Virgin Galactic zdecydowanie nie ma lekko. Po wielu latach rozwijania projektu, po katastrofie pierwszego statku w 2014 r., teraz ambitne plany pokrzyżowała pandemia koronawirusa. Virgin Galactic wysłał w marcu większość swoich pracowników do pracy zdalnej, a daty wszystkich lotów i testów zostały przesunięte na nieco później. Piątkowa usterka z pewnością doprowadzi do dalszych opóźnień. Space is hard – jak się mówi w branży kosmicznej.
SpaceShipTwo VSS Unity
Statek kosmiczny SpaceShipTwo to statek rakietowy zdolny zabrać na pokład sześcioro pasażerów. Choć sam w sobie statek nie jest w stanie wejść na orbitę, to przystosowany jest do wykonywania lotów suborbitalnych. Statek wynoszony jest na wysokość 12-15 km n.p.m. za pomocą specjalnego samolotu WhiteKnightTwo. Po odłączeniu się od niego włącza silnik rakietowy, który zabiera pasażerów na wysokość ok.80 km. W apogeum lotu przez kilka minut pasażerowie będą mogli podziwiać krzywiznę Ziemi na tle czerni nieba oraz będą znajdowali się w stanie mikrograwitacji. Po kilku minutach takich prawie-kosmicznych delicji statek opada lotem szybowym i ląduje jak samolot na lotnisku w Nowym Meksyku.

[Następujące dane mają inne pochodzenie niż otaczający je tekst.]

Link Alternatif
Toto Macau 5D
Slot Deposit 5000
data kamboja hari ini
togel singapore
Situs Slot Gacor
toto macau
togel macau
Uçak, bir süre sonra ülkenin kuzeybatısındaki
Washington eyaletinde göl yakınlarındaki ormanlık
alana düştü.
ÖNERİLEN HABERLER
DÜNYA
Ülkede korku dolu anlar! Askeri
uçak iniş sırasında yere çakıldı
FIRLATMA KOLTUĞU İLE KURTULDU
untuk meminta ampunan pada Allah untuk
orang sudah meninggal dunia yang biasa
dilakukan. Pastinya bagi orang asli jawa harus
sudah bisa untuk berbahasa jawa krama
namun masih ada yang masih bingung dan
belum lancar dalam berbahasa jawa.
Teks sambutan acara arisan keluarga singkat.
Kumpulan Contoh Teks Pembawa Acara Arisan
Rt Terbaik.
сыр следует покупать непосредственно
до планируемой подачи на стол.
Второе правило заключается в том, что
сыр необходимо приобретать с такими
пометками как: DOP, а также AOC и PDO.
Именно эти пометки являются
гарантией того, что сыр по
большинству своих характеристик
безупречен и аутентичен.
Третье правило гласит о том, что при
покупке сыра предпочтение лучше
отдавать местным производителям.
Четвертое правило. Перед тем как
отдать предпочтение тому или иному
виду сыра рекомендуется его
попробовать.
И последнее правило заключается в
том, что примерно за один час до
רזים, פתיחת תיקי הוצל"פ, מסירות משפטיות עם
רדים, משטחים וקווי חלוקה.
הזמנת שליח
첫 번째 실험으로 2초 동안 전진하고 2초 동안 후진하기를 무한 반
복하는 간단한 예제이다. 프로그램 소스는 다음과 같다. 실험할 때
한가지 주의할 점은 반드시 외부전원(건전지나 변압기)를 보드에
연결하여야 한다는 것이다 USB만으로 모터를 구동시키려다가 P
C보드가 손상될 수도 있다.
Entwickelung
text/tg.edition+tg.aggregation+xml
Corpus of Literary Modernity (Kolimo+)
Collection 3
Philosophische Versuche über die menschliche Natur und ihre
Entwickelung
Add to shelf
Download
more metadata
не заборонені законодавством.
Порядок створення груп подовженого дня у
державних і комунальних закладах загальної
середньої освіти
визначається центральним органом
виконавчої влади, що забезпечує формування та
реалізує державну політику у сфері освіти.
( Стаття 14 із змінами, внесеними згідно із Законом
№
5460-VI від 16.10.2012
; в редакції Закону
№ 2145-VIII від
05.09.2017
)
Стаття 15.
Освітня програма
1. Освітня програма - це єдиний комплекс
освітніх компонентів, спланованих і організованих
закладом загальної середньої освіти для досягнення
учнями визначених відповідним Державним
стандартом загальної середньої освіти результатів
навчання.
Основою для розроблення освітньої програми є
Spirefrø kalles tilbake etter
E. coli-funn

Taka przyjemność będzie kosztowała na początku ok. 250 000 dol. Jak na razie na lot zapisało się ponad 600 osób, ale kolejne kilka tysięcy już wyraziło zainteresowanie. Z pewnością po pierwszych kilku, kilkunastu, kilkudziesięciu lotach, jeżeli nie dojdzie do żadnej niebezpiecznej sytuacji, firma może liczyć na wzrost zainteresowania swoimi lotami i przypływ klientów.